Available records Block Start

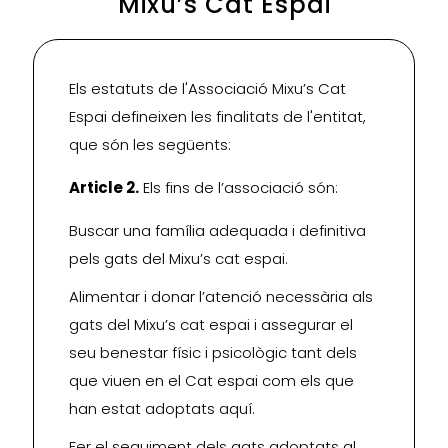
Mixu’s Cat Espai
Els estatuts de l'Associació Mixu’s Cat
Espai defineixen les finalitats de l'entitat,
que són les següents:
Article 2.
Els fins de l’associació són:
Buscar una família adequada i definitiva
pels gats del Mixu’s cat espai.
Alimentar i donar l’atenció necessària als
gats del Mixu’s cat espai i assegurar el
seu benestar físic i psicològic tant dels
que viuen en el Cat espai com els que
han estat adoptats aquí.
Fer el seguiment dels gats adoptats al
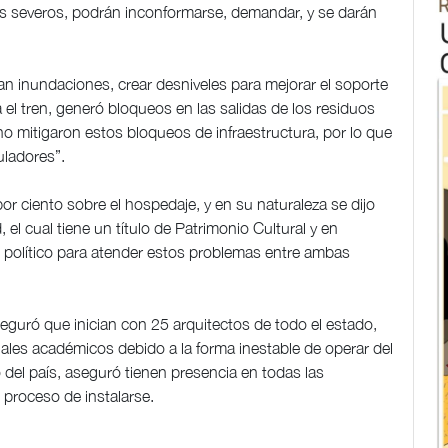
s severos, podrán inconformarse, demandar, y se darán
an inundaciones, crear desniveles para mejorar el soporte
 el tren, generó bloqueos en las salidas de los residuos
no mitigaron estos bloqueos de infraestructura, por lo que
uladores”.
or ciento sobre el hospedaje, y en su naturaleza se dijo
, el cual tiene un título de Patrimonio Cultural y en
io político para atender estos problemas entre ambas
eguró que inician con 25 arquitectos de todo el estado,
les académicos debido a la forma inestable de operar del
del país, aseguró tienen presencia en todas las
 proceso de instalarse.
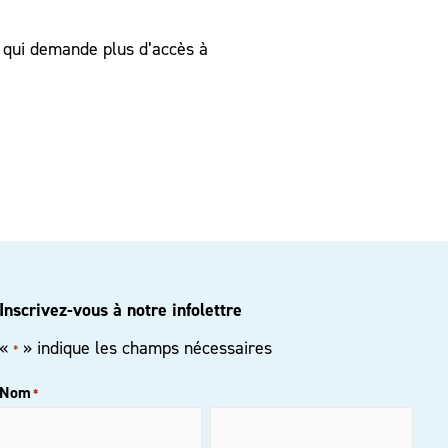
n qui demande plus d’accès à
Inscrivez-vous à notre infolettre
«
» indique les champs nécessaires
*
Nom
*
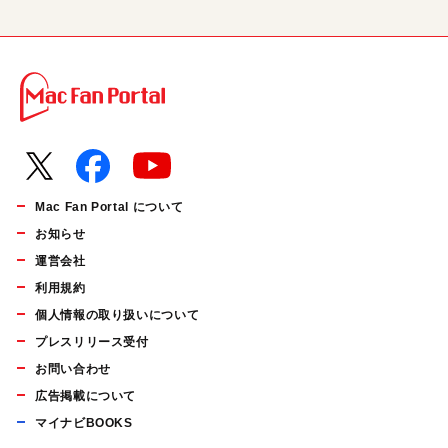
Mac Fan Portal について
お知らせ
運営会社
利用規約
個人情報の取り扱いについて
プレスリリース受付
お問い合わせ
広告掲載について
マイナビBOOKS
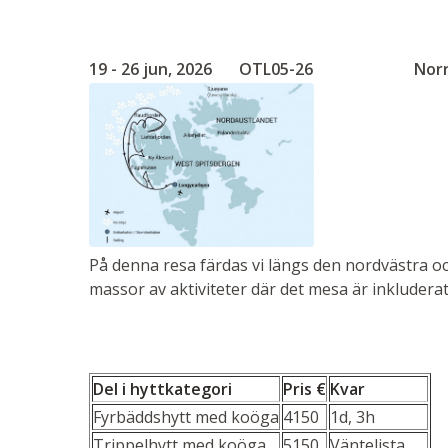
19 - 26 jun, 2026
OTL05-26
Nor
På denna resa färdas vi längs den nordvästra oc
massor av aktiviteter där det mesa är inkluderat
Del i hyttkategori
Pris €
Kvar
Fyrbäddshytt med koöga
4150
1d, 3h
Trippelhytt med koöga
5150
Väntelista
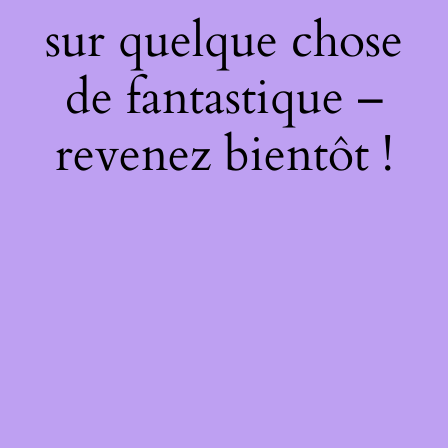
sur quelque chose
de fantastique –
revenez bientôt !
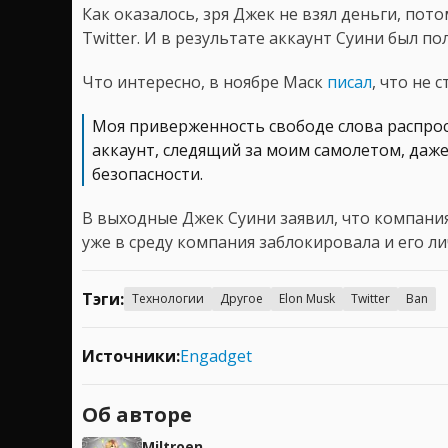
Как оказалось, зря Джек не взял деньги, пот
Twitter. И в результате аккаунт Суини был по
Что интересно, в ноябре Маск
писал
, что не 
Моя приверженность свободе слова распрос
аккаунт, следящий за моим самолетом, даже
безопасности.
В выходные Джек Суини заявил, что компания 
уже в среду компания заблокировала и его ли
Тэги:
Технологии
Другое
Elon Musk
Twitter
Ban
Источники:
Engadget
Об авторе
Miltroen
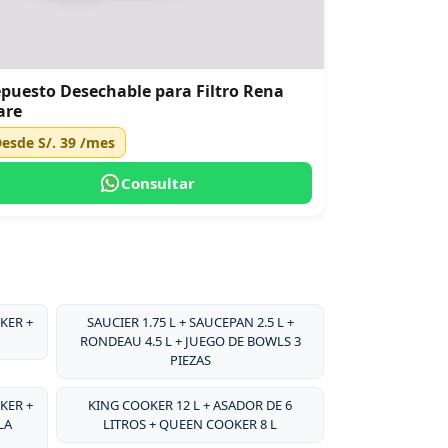
puesto Desechable para Filtro Rena
are
Desde
S/. 39
/mes
Consultar
KER +
SAUCIER 1.75 L + SAUCEPAN 2.5 L +
RONDEAU 4.5 L + JUEGO DE BOWLS 3
PIEZAS
KER +
KING COOKER 12 L + ASADOR DE 6
LA
LITROS + QUEEN COOKER 8 L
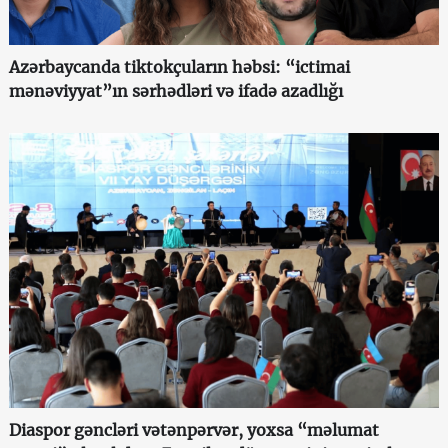
Azərbaycanda tiktokçuların həbsi: “ictimai
mənəviyyat”ın sərhədləri və ifadə azadlığı
Diaspor gəncləri vətənpərvər, yoxsa “məlumat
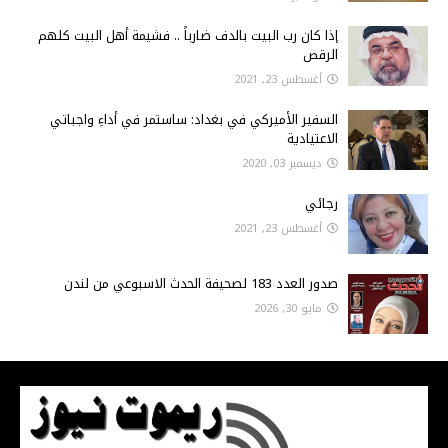
إذا كان رب البيت بالدف ضارباً .. فشيمة أهل البيت كلهم
الرقص
أغسطس 23, 2021
السفير الأميركي في بغداد: ساستمر في أداءِ واجباتي
الاعتيادية
ديسمبر 03, 2020
رجائي
أغسطس 23, 2021
صدور العدد 183 لصحيفة الحدث الاسبوعي من لندن
مايو 30, 2026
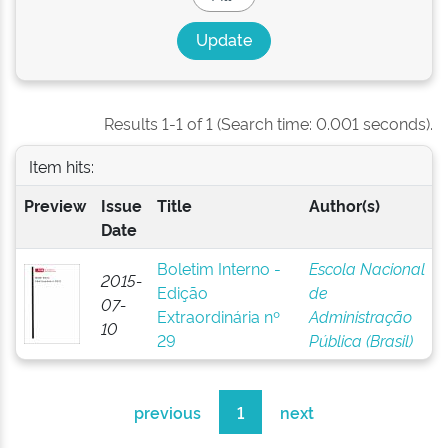
Results 1-1 of 1 (Search time: 0.001 seconds).
Item hits:
Preview
Issue
Title
Author(s)
Date
Boletim Interno -
Escola Nacional
2015-
Edição
de
07-
Extraordinária nº
Administração
10
29
Pública (Brasil)
previous
1
next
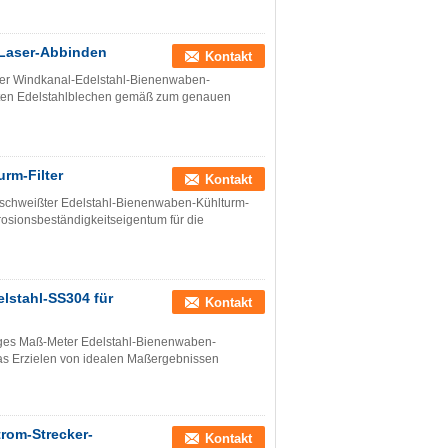
-Laser-Abbinden
Kontakt
er Windkanal-Edelstahl-Bienenwaben-
bten Edelstahlblechen gemäß zum genauen
rm-Filter
Kontakt
eschweißter Edelstahl-Bienenwaben-Kühlturm-
rrosionsbeständigkeitseigentum für die
lstahl-SS304 für
Kontakt
siges Maß-Meter Edelstahl-Bienenwaben-
 das Erzielen von idealen Maßergebnissen
rom-Strecker-
Kontakt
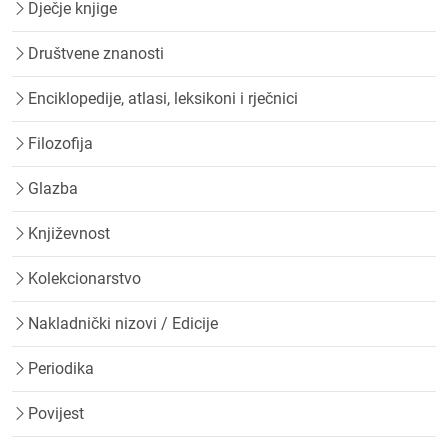
Dječje knjige
Društvene znanosti
Enciklopedije, atlasi, leksikoni i rječnici
Filozofija
Glazba
Književnost
Kolekcionarstvo
Nakladnički nizovi / Edicije
Periodika
Povijest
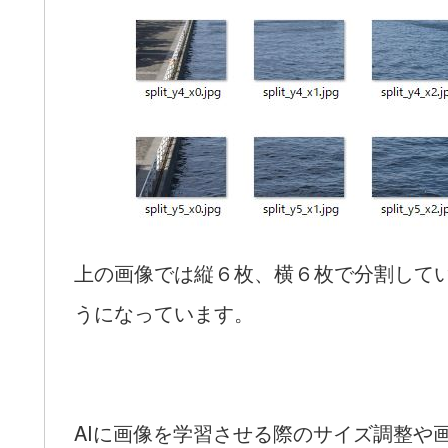
上の画像では縦６枚、横６枚で分割して
うになっています。
AIに画像を学習させる際のサイズ調整や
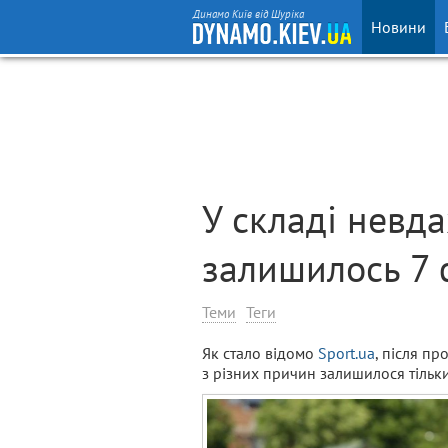
Динамо Київ від Шуріка
Новини
У складі невд
залишилось 7 
Теми
Теги
Як стало відомо
Sport.ua
, після пр
з різних причин залишилося тільки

Available records Block End

The expected output is every entry above, retyped exactly, with the pictures removed.

Mixu’s Cat Espai
Els estatuts de l'Associació Mixu’s Cat
Espai defineixen les finalitats de l'entitat,
que són les següents:
Article 2.
Els fins de l’associació són:
Buscar una família adequada i definitiva
pels gats del Mixu’s cat espai.
Alimentar i donar l’atenció necessària als
gats del Mixu’s cat espai i assegurar el
seu benestar físic i psicològic tant dels
que viuen en el Cat espai com els que
han estat adoptats aquí.
Fer el seguiment dels gats adoptats al
s severos, podrán inconformarse, demandar, y se darán
an inundaciones, crear desniveles para mejorar el soporte
 el tren, generó bloqueos en las salidas de los residuos
no mitigaron estos bloqueos de infraestructura, por lo que
uladores”.
or ciento sobre el hospedaje, y en su naturaleza se dijo
, el cual tiene un título de Patrimonio Cultural y en
io político para atender estos problemas entre ambas
eguró que inician con 25 arquitectos de todo el estado,
les académicos debido a la forma inestable de operar del
del país, aseguró tienen presencia en todas las
 proceso de instalarse.
n qui demande plus d’accès à
Inscrivez-vous à notre infolettre
«
» indique les champs nécessaires
*
Nom
*
Mac Fan Portal について
お知らせ
運営会社
利用規約
個人情報の取り扱いについて
プレスリリース受付
お問い合わせ
広告掲載について
マイナビBOOKS
19 - 26 jun, 2026
OTL05-26
Nor
På denna resa färdas vi längs den nordvästra oc
massor av aktiviteter där det mesa är inkluderat
Del i hyttkategori
Pris €
Kvar
Fyrbäddshytt med koöga
4150
1d, 3h
Trippelhytt med koöga
5150
Väntelista
sur quelque chose
de fantastique –
revenez bientôt !
Как оказалось, зря Джек не взял деньги, пот
Twitter. И в результате аккаунт Суини был по
Что интересно, в ноябре Маск
писал
, что не 
Моя приверженность свободе слова распрос
аккаунт, следящий за моим самолетом, даже
безопасности.
В выходные Джек Суини заявил, что компания 
уже в среду компания заблокировала и его ли
Тэги:
Технологии
Другое
Elon Musk
Twitter
Ban
Источники:
Engadget
Об авторе
Miltroen
puesto Desechable para Filtro Rena
are
Desde
S/. 39
/mes
Consultar
KER +
SAUCIER 1.75 L + SAUCEPAN 2.5 L +
RONDEAU 4.5 L + JUEGO DE BOWLS 3
PIEZAS
KER +
KING COOKER 12 L + ASADOR DE 6
LA
LITROS + QUEEN COOKER 8 L
Azərbaycanda tiktokçuların həbsi: “ictimai
mənəviyyat”ın sərhədləri və ifadə azadlığı
Diaspor gəncləri vətənpərvər, yoxsa “məlumat
إذا كان رب البيت بالدف ضارباً .. فشيمة أهل البيت كلهم
الرقص
أغسطس 23, 2021
السفير الأميركي في بغداد: ساستمر في أداءِ واجباتي
الاعتيادية
ديسمبر 03, 2020
رجائي
أغسطس 23, 2021
صدور العدد 183 لصحيفة الحدث الاسبوعي من لندن
مايو 30, 2026
Results 1-1 of 1 (Search time: 0.001 seconds).
Item hits:
Preview
Issue
Title
Author(s)
Date
Boletim Interno -
Escola Nacional
2015-
Edição
de
07-
Extraordinária nº
Administração
10
29
Pública (Brasil)
previous
1
next
-Laser-Abbinden
Kontakt
er Windkanal-Edelstahl-Bienenwaben-
bten Edelstahlblechen gemäß zum genauen
rm-Filter
Kontakt
eschweißter Edelstahl-Bienenwaben-Kühlturm-
rrosionsbeständigkeitseigentum für die
lstahl-SS304 für
Kontakt
siges Maß-Meter Edelstahl-Bienenwaben-
 das Erzielen von idealen Maßergebnissen
rom-Strecker-
Kontakt
Dječje knjige
Društvene znanosti
Enciklopedije, atlasi, leksikoni i rječnici
Filozofija
Glazba
Književnost
Kolekcionarstvo
Nakladnički nizovi / Edicije
Periodika
Povijest
上の画像では縦６枚、横６枚で分割して
うになっています。
AIに画像を学習させる際のサイズ調整や
Динамо Київ від Шуріка
Новини
У складі невд
залишилось 7 
Теми
Теги
Як стало відомо
Sport.ua
, після пр
з різних причин залишилося тільки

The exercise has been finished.